Sunday, December 05, 2010

Never Let Me Go

Sometimes I wish to stop not reading about movies before watching them. This movie is the best example I have –lately- to wish I should have read about the plot or have read the book by Kazuo Ishiguro that absolutely belongs to the dystopian fiction literature genre with a story that strongly touched me beyond imaginable. If in advance I knew what the story was about maybe the impact I got with this film could have been a lot less; but watching such a visually beautiful film with strong actors’ performances while telling such a horrible story was too much for me. I know story will stay with me for a long while and hoping to accelerate the fading away I decided to write about this movie.

When reading a book you use your imagination to visualize what you’re reading and if story is “horrible” either you stop reading or continue reading with a different mindset.
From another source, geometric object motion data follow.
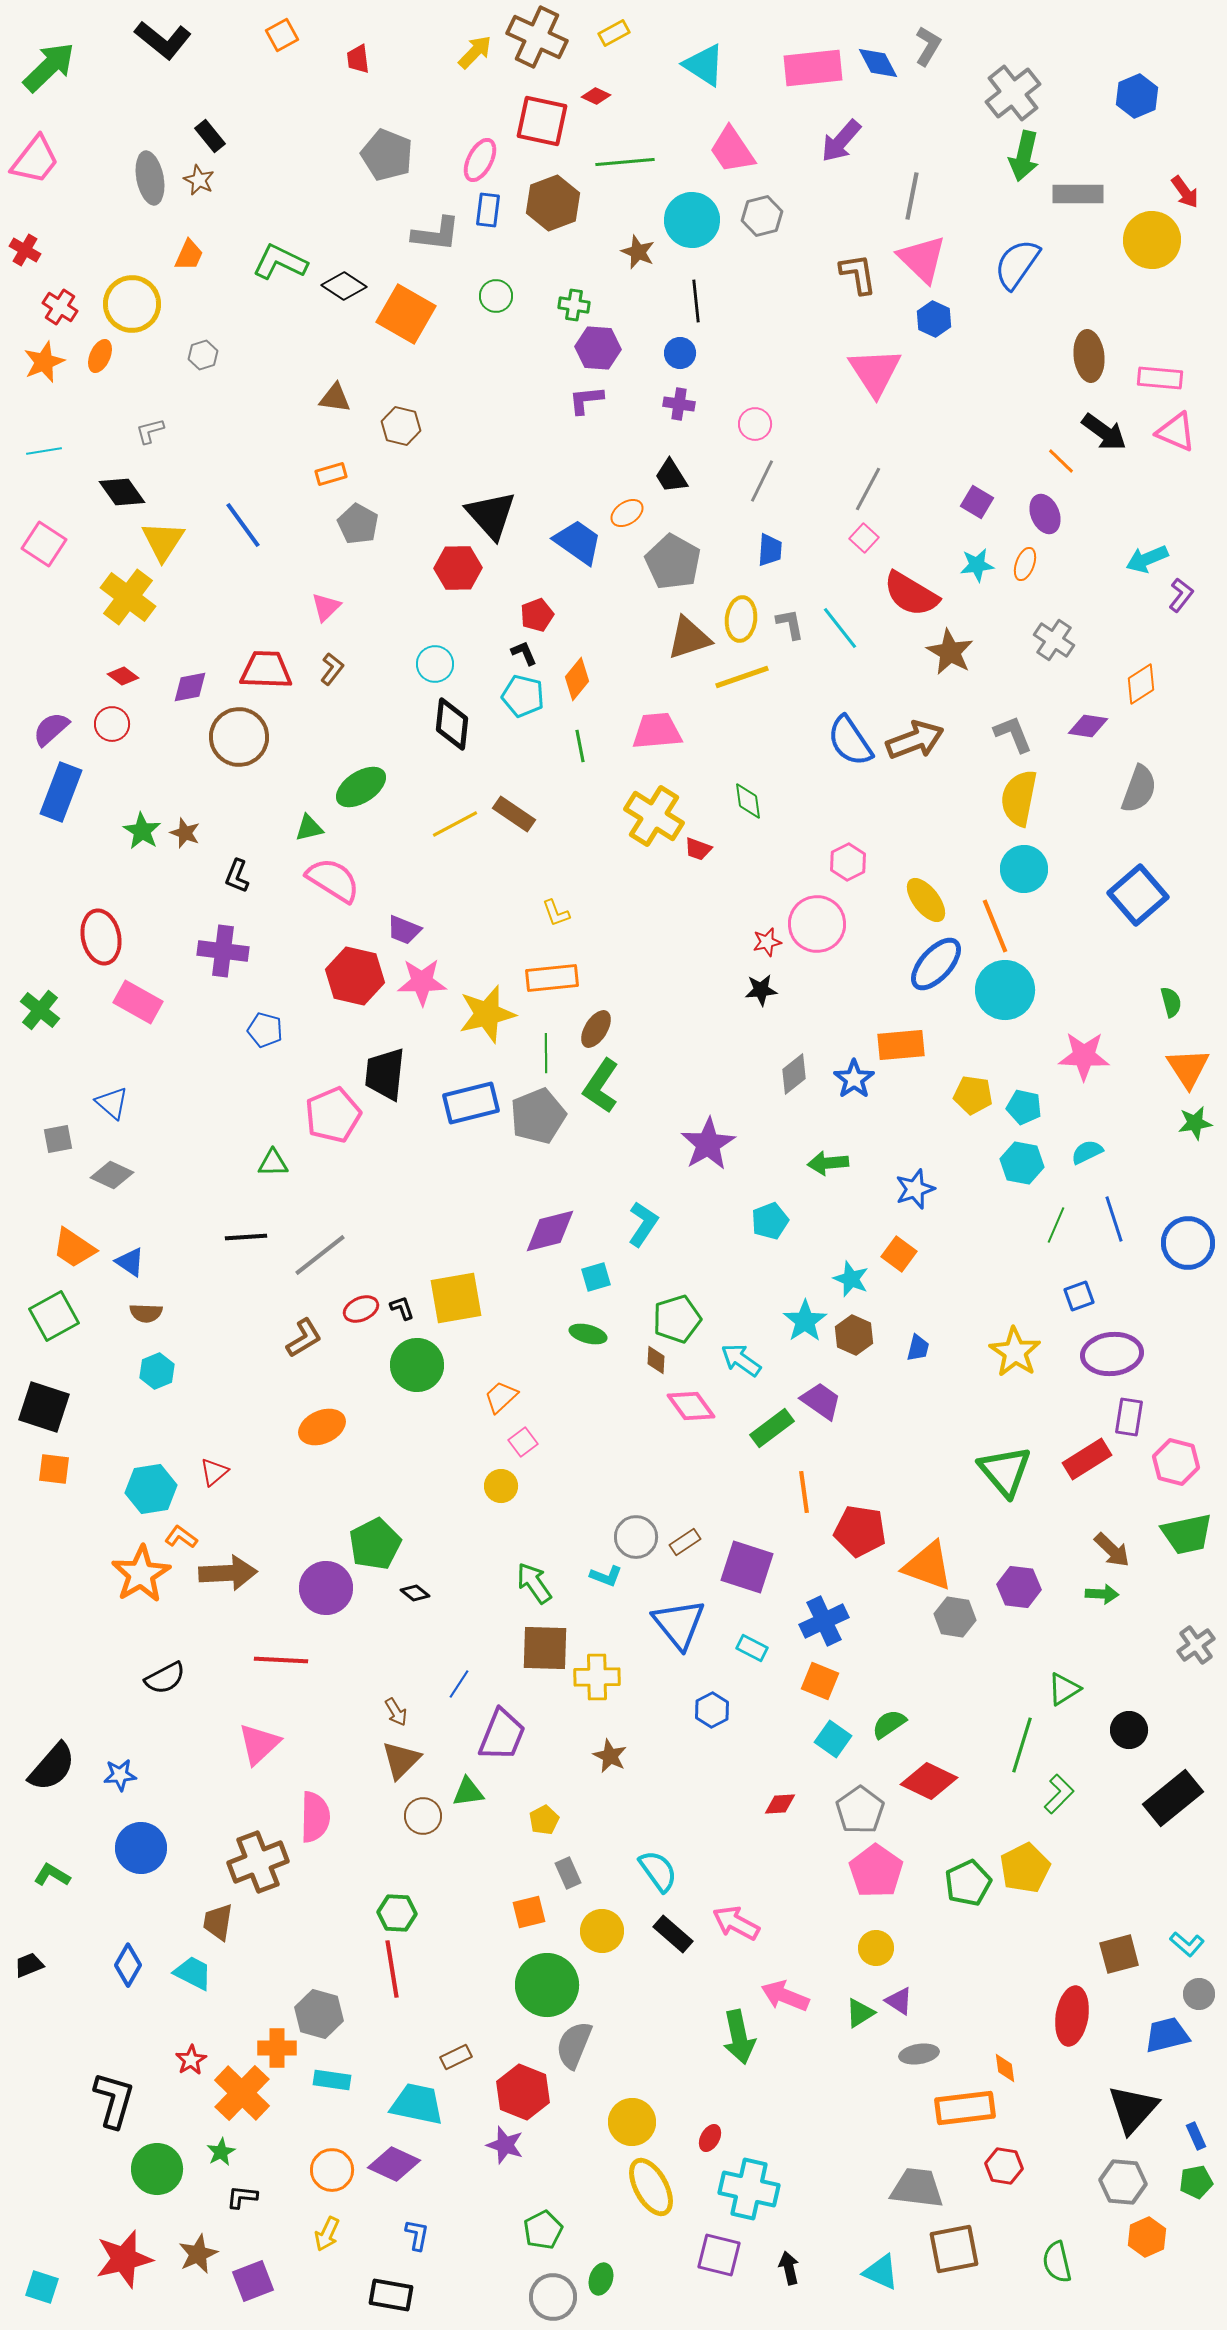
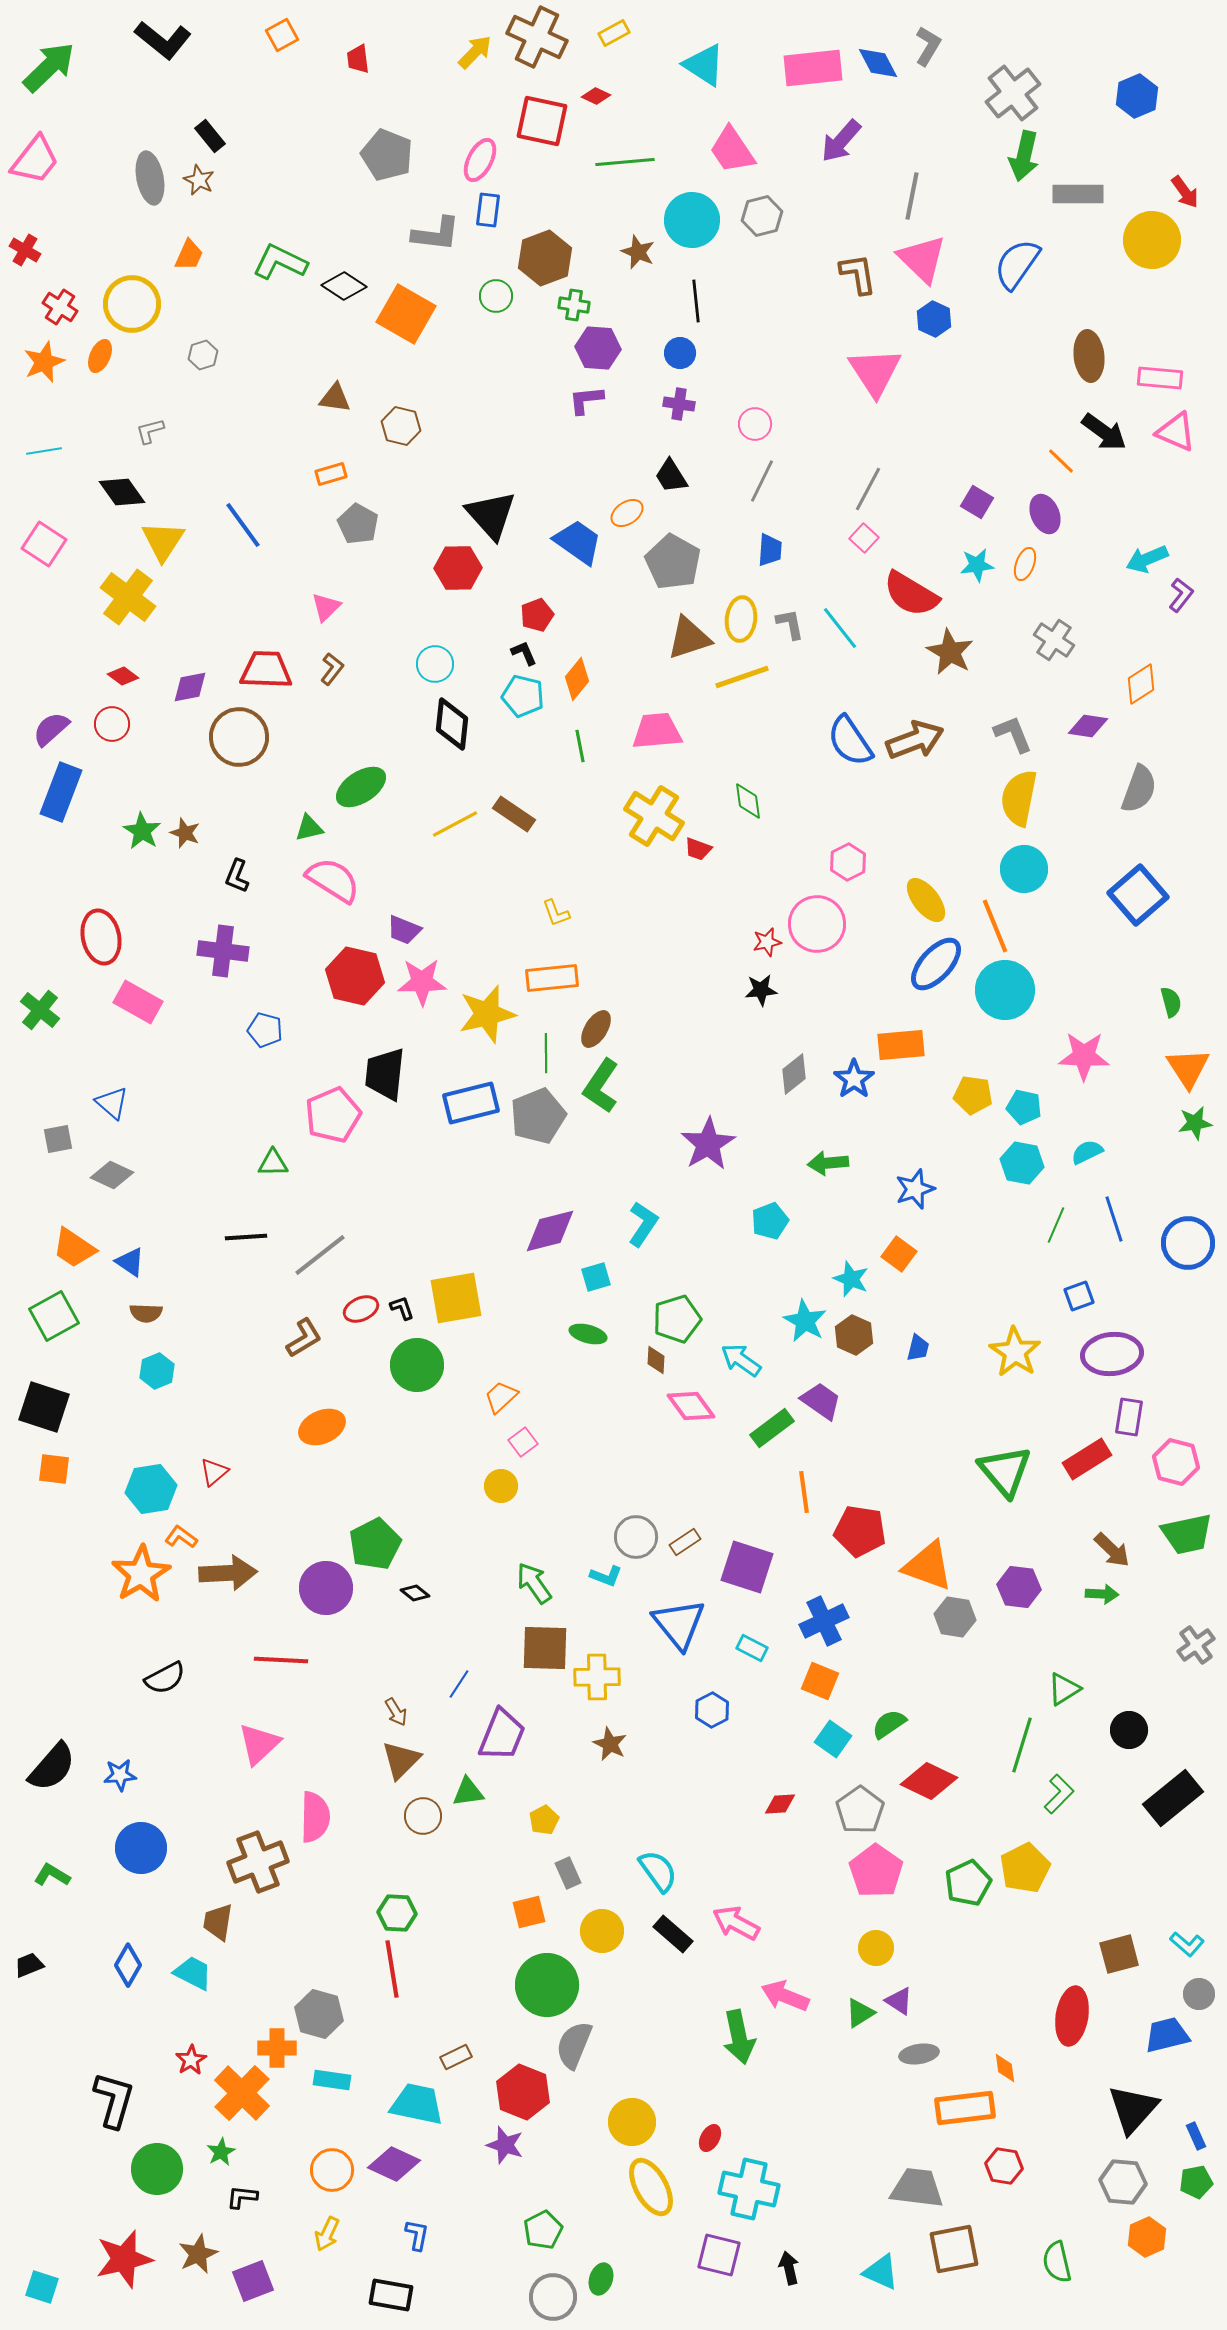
brown hexagon at (553, 203): moved 8 px left, 55 px down
cyan star at (805, 1321): rotated 9 degrees counterclockwise
brown star at (610, 1756): moved 12 px up
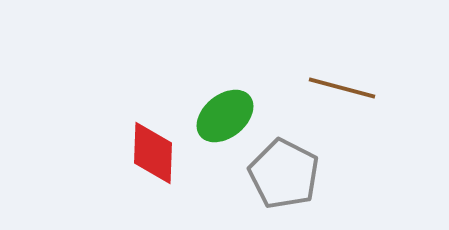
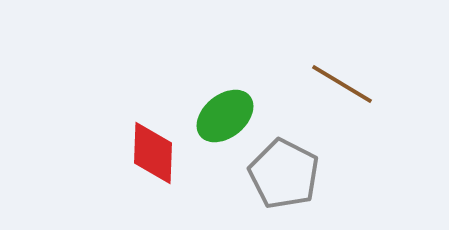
brown line: moved 4 px up; rotated 16 degrees clockwise
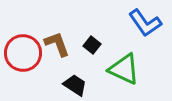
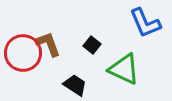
blue L-shape: rotated 12 degrees clockwise
brown L-shape: moved 9 px left
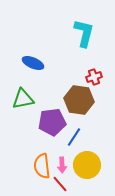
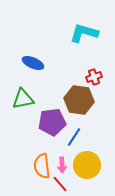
cyan L-shape: rotated 88 degrees counterclockwise
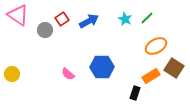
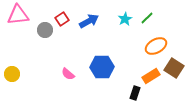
pink triangle: rotated 40 degrees counterclockwise
cyan star: rotated 16 degrees clockwise
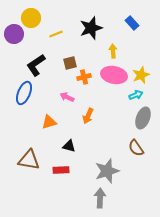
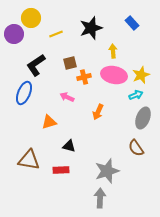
orange arrow: moved 10 px right, 4 px up
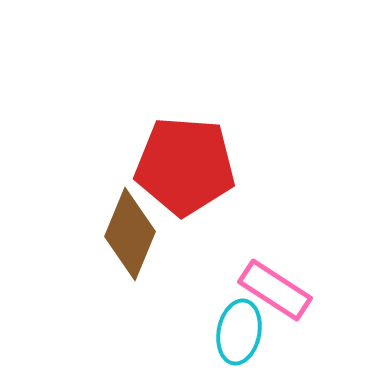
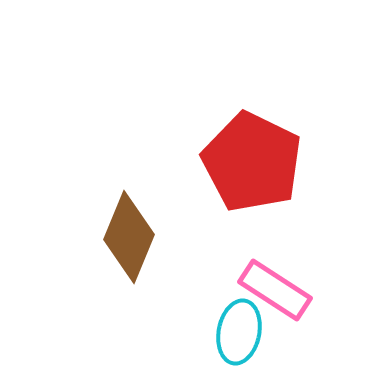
red pentagon: moved 67 px right, 4 px up; rotated 22 degrees clockwise
brown diamond: moved 1 px left, 3 px down
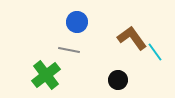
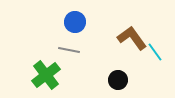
blue circle: moved 2 px left
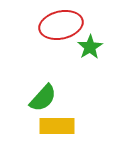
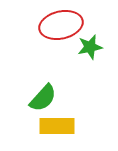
green star: rotated 20 degrees clockwise
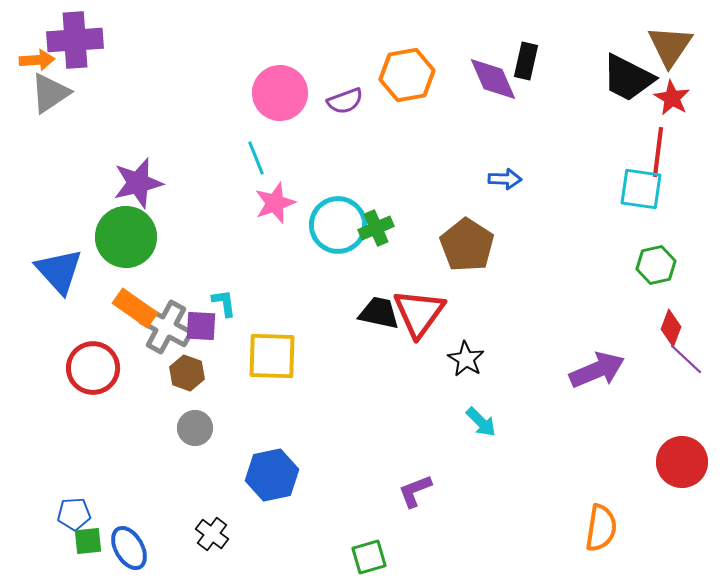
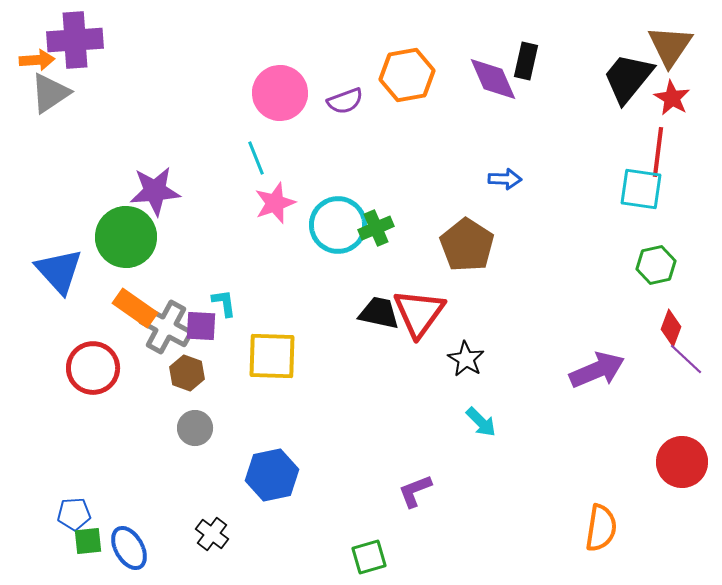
black trapezoid at (628, 78): rotated 102 degrees clockwise
purple star at (138, 183): moved 17 px right, 8 px down; rotated 9 degrees clockwise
When watching a movie is harder to do the later; especially when images are so beautiful plus young and older actors create such compelling characters, you get involved, you want to continue watching and you do it until the end –if and when you love cinema. That’s exactly what I did.

While watching I was wondering what the metaphor was, what was the story trying to convey beyond the horrible things I was hearing and the submissive behavior I was watching. By the time I clearly got what this movie was about, the film was over and I was feeling miserable.

Mark Romanek’s film is a drama with its essence on Sci-Fi; but this is not your usual science fiction film and you will not see anything Sci-Fi at all. Film feels, looks and has a rhythm like many ‘old fashion’ romance films where love comes from childhood friendship and is not the easy type when there is a trio involved. But since characters are children you notice that something is different within and around them; still the love story –plus the outstanding performances and visuals- make you watch the unusual behavior (so well performed by young and older actors) but you send it to the back of your mind. It is at almost the end that you gasp the reason why to everything that’s odd with characters, situations and story in general.

Think that’s impossible to tell what this movie is about without giving away the plot; I won’t tell you spoilers but I will tell you that is about cloning, about breeding clones for future organs harvesting. If you haven’t read the book you need to know at least the precedent to not feel so bad when film is over.

To me this is Carey Mulligan (Kathy) movie, she’s extraordinary, outstanding even more –if possible- than in An Education; but Keira Knightley (Ruth) and Andrew Garfield (Tommy) are very good too, as well as the three young actors that perform the younger characters with especial mention to Izzy Meikle-Small who performs young Kathy impressible similar to older Kathy. It’s really a strong performed film, which makes viewers involvement not only easier but makes everything more dramatic.

Cinematography is spectacular, beautiful and glorious; which eases watching everything that happens with story but –again- makes everything more impact full and more dramatic. Tech specs are impeccable and don’t doubt that film will continue to get honors during the current award season as Carey Mulligan already started to collect some. Film is quite good especially when considering that director is better known for making videos.

Still have story in my mind; but one message will stay longer, the ‘use’ of art and poetry to prove they had a soul. Yes is a strong story in an unusual drama/romance that surely will give you lots of food for thought. I strongly suggest you don’t miss it, even if you read the book.